A Reboot Day vignette
by John Reynoldson

Editors note: If you haven’t already, read the premise here first!

As usual, it was like turning a switch. This time, though, they hadn’t killed me but just left me to rot in the squalor of the cells for two years. They thought perhaps, that given time to consider, I’d learn. I’d been kept me away from clocks and sunlight. Even so, when the world changed, I was ready. Alone again with the Man.

Who was ready too, always hoping for a change in the routine, but of course, he never had enough time. He was rising from his chair immediately, but sank back as I leveled the 9mm and backed to the door, locking it. There were already shouts from outside. Too late again – as always.

“Give me a break, Jordan.” He knew the routine, but I’ll give him this, he always tried. “Just what do you want me to do for God’s; sake?”
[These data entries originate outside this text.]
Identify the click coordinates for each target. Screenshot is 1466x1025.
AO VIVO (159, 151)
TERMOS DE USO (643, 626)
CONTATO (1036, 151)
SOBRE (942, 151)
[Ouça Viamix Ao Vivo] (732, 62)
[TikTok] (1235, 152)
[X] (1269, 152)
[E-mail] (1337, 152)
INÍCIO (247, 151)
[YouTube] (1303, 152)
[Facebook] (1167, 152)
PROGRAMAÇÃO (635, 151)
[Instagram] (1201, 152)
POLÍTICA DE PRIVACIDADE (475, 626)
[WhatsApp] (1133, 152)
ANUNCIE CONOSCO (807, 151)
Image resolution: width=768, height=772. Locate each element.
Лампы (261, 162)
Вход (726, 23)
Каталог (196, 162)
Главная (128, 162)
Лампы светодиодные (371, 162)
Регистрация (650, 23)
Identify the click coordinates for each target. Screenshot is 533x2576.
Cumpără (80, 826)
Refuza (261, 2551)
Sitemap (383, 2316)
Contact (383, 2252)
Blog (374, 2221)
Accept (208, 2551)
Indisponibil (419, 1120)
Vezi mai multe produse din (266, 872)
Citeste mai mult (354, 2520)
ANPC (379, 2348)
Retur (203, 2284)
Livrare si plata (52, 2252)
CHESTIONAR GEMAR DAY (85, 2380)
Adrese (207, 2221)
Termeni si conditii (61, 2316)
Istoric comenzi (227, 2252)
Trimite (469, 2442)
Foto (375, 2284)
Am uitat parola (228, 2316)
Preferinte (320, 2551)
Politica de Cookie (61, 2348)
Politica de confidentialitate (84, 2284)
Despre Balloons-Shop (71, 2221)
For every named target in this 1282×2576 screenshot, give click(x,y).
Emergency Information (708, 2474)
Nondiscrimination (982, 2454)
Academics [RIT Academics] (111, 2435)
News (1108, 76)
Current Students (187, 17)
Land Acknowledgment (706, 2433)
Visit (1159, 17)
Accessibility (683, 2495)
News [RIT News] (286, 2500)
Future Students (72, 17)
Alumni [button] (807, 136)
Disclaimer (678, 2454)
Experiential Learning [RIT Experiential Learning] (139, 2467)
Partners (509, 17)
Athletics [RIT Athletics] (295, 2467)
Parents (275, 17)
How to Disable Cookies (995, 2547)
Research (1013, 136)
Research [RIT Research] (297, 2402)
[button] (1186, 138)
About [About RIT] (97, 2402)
There were already running feet outside. I knew to the second how long it would take them to find something potent enough to take out that heavy door. Too many seconds. They’re getting slower, perhaps. Accepting the inevitable and just going though the motions. Finding better things to do.

Of course, the first time it had happened, we were all confused. The Administration had its hands full just keeping the infrastructure going. Martial Law had seemed a reasonable precaution.

The next time, we were ready. Nothing could stop the deaths, but services were on the job, fast. Bush moved more quickly to assert his authority. He had time to think, and the extremists had had time to talk to him. He pulled out of Iraq imediately and completely leaving millions to die in the unrest. The Christian fundamentalists obtained his ear and convinced him that the Reboot was the wrath of Satan. He curtailed civil liberties. Gays were imprisoned. Free speech was curtailed.

After the third restart, he’d decided that to appease God, the unbelievers must be sacrificed. Just before Reboot Four, he used nuclear weapons on the Moslem world.

When we restarted that time, I shot the President in his chair immediately. What followed was a very, very bad two years for me, but infinitely better for the billions who remembered dying in atomic fire or the agonising aftermath.

I’ve killed him 11 more times now. I’ve failed only once, the seventh time, when somehow I managed to damage but not destroy his heart. I go for head shots these days. I’m Secret Service. I don’t miss.

There’s pounding at the door. There are only seconds left.

We have our little rituals now. He’s a proud man. He stands up, as tall as he can and offers me a stiff nodding bow.

“Just do it, Jordan”, he says.

As the door splinters behind me, I do.